## WHAT YOU SHOULD DO
Write the records out again exactly as they read, dropping any picture they hold.

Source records
<<<<

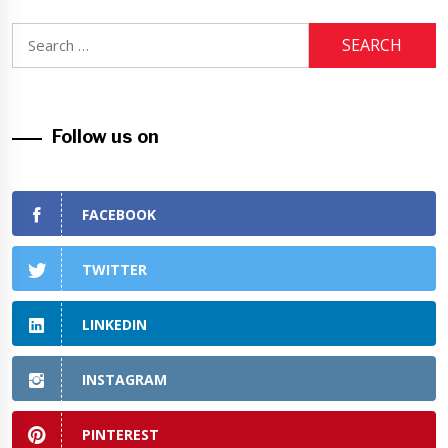
Search
for:
Follow us on
FACEBOOK
TWITTER
LINKEDIN
INSTAGRAM
PINTEREST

>>>>

## THE COMPLETED TASK
Search
for:
Follow us on
FACEBOOK
TWITTER
LINKEDIN
INSTAGRAM
PINTEREST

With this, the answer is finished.